What to work on ▸
Return all of the data exactly, omitting any images.

Data to examine ▸

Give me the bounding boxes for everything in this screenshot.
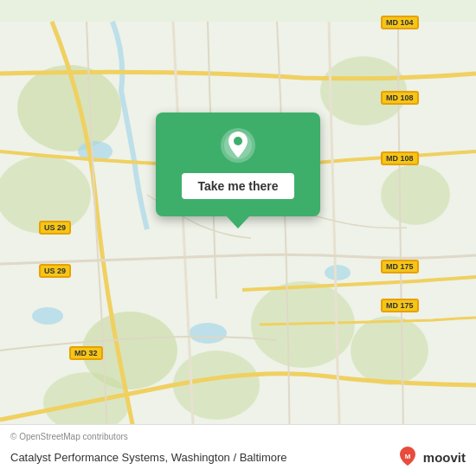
svg-point-8	[351, 316, 428, 385]
svg-point-7	[173, 351, 260, 420]
moovit-logo: M moovit	[396, 445, 466, 469]
location-row: Catalyst Performance Systems, Washington…	[10, 445, 466, 469]
road-sign-us29-1: US 29	[39, 221, 71, 235]
location-name: Catalyst Performance Systems, Washington…	[10, 451, 396, 464]
moovit-icon: M	[396, 445, 420, 469]
svg-point-4	[381, 164, 450, 225]
take-me-there-button[interactable]: Take me there	[182, 173, 293, 199]
road-sign-md175-2: MD 175	[381, 299, 419, 312]
svg-point-13	[325, 265, 351, 280]
road-sign-us29-2: US 29	[39, 264, 71, 278]
svg-point-16	[234, 137, 242, 145]
map-container: MD 104MD 108MD 108MD 175MD 175US 29US 29…	[0, 0, 476, 476]
svg-point-12	[189, 323, 227, 344]
road-sign-md32: MD 32	[69, 346, 103, 360]
road-sign-md108-2: MD 108	[381, 151, 419, 165]
popup-card: Take me there	[156, 113, 320, 216]
map-background	[0, 0, 476, 476]
road-sign-md104-1: MD 104	[381, 16, 419, 29]
svg-point-11	[32, 307, 63, 325]
location-pin-icon	[219, 126, 257, 164]
road-sign-md108-1: MD 108	[381, 91, 419, 105]
svg-text:M: M	[404, 453, 410, 460]
map-attribution: © OpenStreetMap contributors	[10, 432, 466, 441]
moovit-brand-text: moovit	[423, 450, 466, 465]
svg-point-1	[17, 65, 121, 151]
bottom-bar: © OpenStreetMap contributors Catalyst Pe…	[0, 424, 476, 476]
road-sign-md175-1: MD 175	[381, 260, 419, 273]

Written solution ▸
Give me the bounding boxes for everything in this screenshot.
svg-point-8	[351, 316, 428, 385]
svg-point-7	[173, 351, 260, 420]
moovit-logo: M moovit	[396, 445, 466, 469]
location-row: Catalyst Performance Systems, Washington…	[10, 445, 466, 469]
road-sign-us29-1: US 29	[39, 221, 71, 235]
location-name: Catalyst Performance Systems, Washington…	[10, 451, 396, 464]
moovit-icon: M	[396, 445, 420, 469]
svg-point-4	[381, 164, 450, 225]
take-me-there-button[interactable]: Take me there	[182, 173, 293, 199]
road-sign-md175-2: MD 175	[381, 299, 419, 312]
svg-point-13	[325, 265, 351, 280]
road-sign-us29-2: US 29	[39, 264, 71, 278]
svg-point-16	[234, 137, 242, 145]
map-container: MD 104MD 108MD 108MD 175MD 175US 29US 29…	[0, 0, 476, 476]
svg-point-12	[189, 323, 227, 344]
road-sign-md32: MD 32	[69, 346, 103, 360]
road-sign-md108-2: MD 108	[381, 151, 419, 165]
popup-card: Take me there	[156, 113, 320, 216]
map-background	[0, 0, 476, 476]
road-sign-md104-1: MD 104	[381, 16, 419, 29]
svg-point-11	[32, 307, 63, 325]
location-pin-icon	[219, 126, 257, 164]
road-sign-md108-1: MD 108	[381, 91, 419, 105]
svg-text:M: M	[404, 453, 410, 460]
map-attribution: © OpenStreetMap contributors	[10, 432, 466, 441]
moovit-brand-text: moovit	[423, 450, 466, 465]
svg-point-1	[17, 65, 121, 151]
bottom-bar: © OpenStreetMap contributors Catalyst Pe…	[0, 424, 476, 476]
road-sign-md175-1: MD 175	[381, 260, 419, 273]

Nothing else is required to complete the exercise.